Not sure what to do with this statistical question: given that X is
normally distributed with a mean of 20 and standard deviation of 4,
how would one calculate the probability that the sample mean x exceed
25 based on a sample size of n=64 ?

If X~N(20;4) then ^X~N(20;4/sqrt(64)) = N(20;1/2)

It follow that P(^X > 25) = P((^X - 20)/(1/2) > (25-20)/(1/2))
                          = P(Z > 10),  where Z~N(0;1) 
                          = 1 (according to table)

Use the normal distribution formula

A normal distribution in a variate X with mean mu and variance sigma^2
is a statistic distribution with probability function
P(x)==1/(sigma*sqrt(2pi))e^(-(x-mu)^2/(2sigma^2))
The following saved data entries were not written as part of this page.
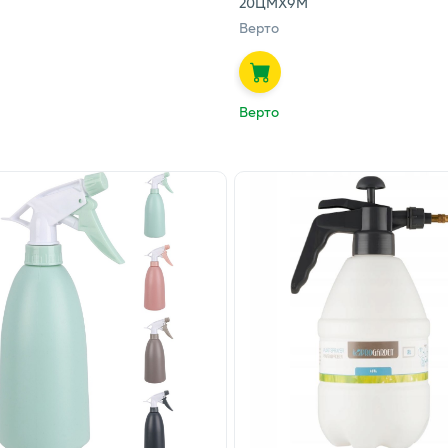
20ЦМХ9М
Верто
Верто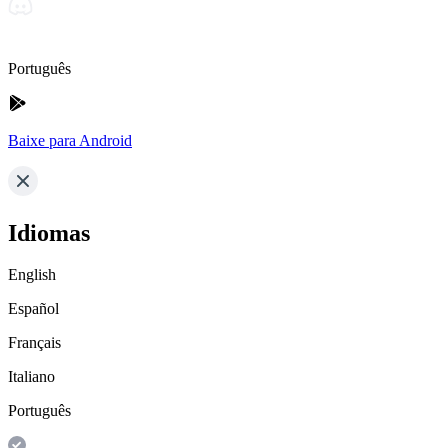
Português
Baixe para Android
Idiomas
English
Español
Français
Italiano
Português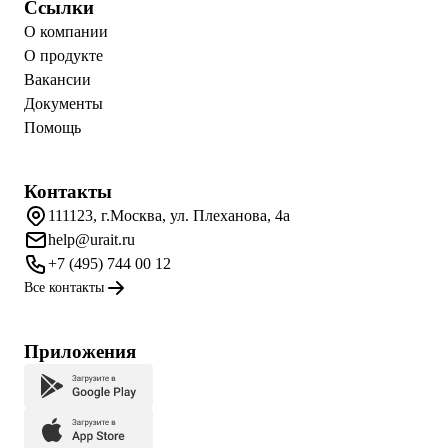
Ссылки
О компании
О продукте
Вакансии
Документы
Помощь
Контакты
111123, г.Москва, ул. Плеханова, 4а
help@urait.ru
+7 (495) 744 00 12
Все контакты
Приложения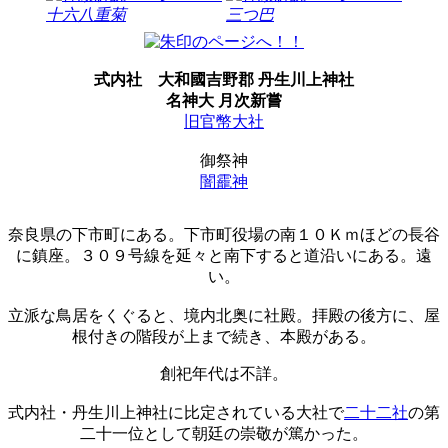
十六八重菊
三つ巴
式内社
大和國吉野郡 丹生川上神社
名神大 月次新嘗
旧官幣大社
御祭神
闇靇神
奈良県の下市町にある。下市町役場の南１０Ｋｍほどの長谷
に鎮座。３０９号線を延々と南下すると道沿いにある。遠
い。
立派な鳥居をくぐると、境内北奥に社殿。拝殿の後方に、屋
根付きの階段が上まで続き、本殿がある。
創祀年代は不詳。
式内社・丹生川上神社に比定されている大社で
二十二社
の第
二十一位として朝廷の崇敬が篤かった。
Integrate this equation over 25 to infinity

Hope this will answer ur question

The standard deviation of the sample mean is the standard deviation of
the distribution divided by the square root of n.  So the sample mean
is normally distributed with mean 20 and standard deviation 4/sqrt(64)
= 0.5.  So you are asking how often you will get something greater
than 10 standard deviations above the mean of a normal distibution. 
The practical answer is never.  For all intents and purposes, the
probability is zero.  Maybe someone can tell how different erf(10) is
from 1.  I think the answer is somewhere in the neighborhood of
10^-30.

erf(10) = 1 - 4.84E-45

So your probability is 2.42E-45

Winning the lottery 5 times in a row is more likely.
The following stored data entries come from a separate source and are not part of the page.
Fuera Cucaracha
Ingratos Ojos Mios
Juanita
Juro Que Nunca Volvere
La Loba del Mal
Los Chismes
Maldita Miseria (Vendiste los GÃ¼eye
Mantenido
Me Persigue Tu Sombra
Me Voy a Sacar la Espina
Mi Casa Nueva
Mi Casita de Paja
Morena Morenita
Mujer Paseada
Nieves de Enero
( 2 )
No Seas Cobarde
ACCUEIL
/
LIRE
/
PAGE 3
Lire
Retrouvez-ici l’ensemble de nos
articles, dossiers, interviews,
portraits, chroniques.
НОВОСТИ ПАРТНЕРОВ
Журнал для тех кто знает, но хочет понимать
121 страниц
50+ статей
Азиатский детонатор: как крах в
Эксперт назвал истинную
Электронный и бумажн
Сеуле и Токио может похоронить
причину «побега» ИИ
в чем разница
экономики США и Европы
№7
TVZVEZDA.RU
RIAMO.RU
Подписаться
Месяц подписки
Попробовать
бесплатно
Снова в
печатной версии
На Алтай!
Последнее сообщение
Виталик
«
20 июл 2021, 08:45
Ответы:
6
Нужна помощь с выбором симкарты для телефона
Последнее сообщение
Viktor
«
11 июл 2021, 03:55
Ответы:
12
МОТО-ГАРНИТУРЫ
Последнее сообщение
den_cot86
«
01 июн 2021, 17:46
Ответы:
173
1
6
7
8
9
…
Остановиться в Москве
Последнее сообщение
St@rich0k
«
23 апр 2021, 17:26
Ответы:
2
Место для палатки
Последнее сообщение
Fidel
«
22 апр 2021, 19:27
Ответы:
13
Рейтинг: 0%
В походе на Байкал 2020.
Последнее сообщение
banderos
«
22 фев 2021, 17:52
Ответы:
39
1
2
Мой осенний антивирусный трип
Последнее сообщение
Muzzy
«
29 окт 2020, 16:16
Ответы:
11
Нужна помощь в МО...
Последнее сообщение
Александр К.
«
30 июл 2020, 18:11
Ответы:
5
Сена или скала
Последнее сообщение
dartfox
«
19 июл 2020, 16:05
im sorry but i can t make heads or tails out of which answer is
correct or helpful... can anyone simplify the above info?

I would go with rracecarr's two posts.

The idea is that a sample of 64 has less variance (and therefore a
smaller standard deviation) than a sample of one.  Therefore the mean
of a sample of size 64 will stay closer to the mean of the entire
population than a sample of size one.  As rracecarr noted, the
standard deviation of the sample is sqrt(64) or 8 times smaller than
the standard deviation of the distribution.  So the standard deviation
of the sample is 0.5 instead of 4.  The difference between the mean of
the population and the sample is 5, which is 5/0.5 = 10 standard
deviations.  The likelihood of something being 10 standard deviations
away from the mean is virtually zero.

ah that really clears things up ... thanks for your help!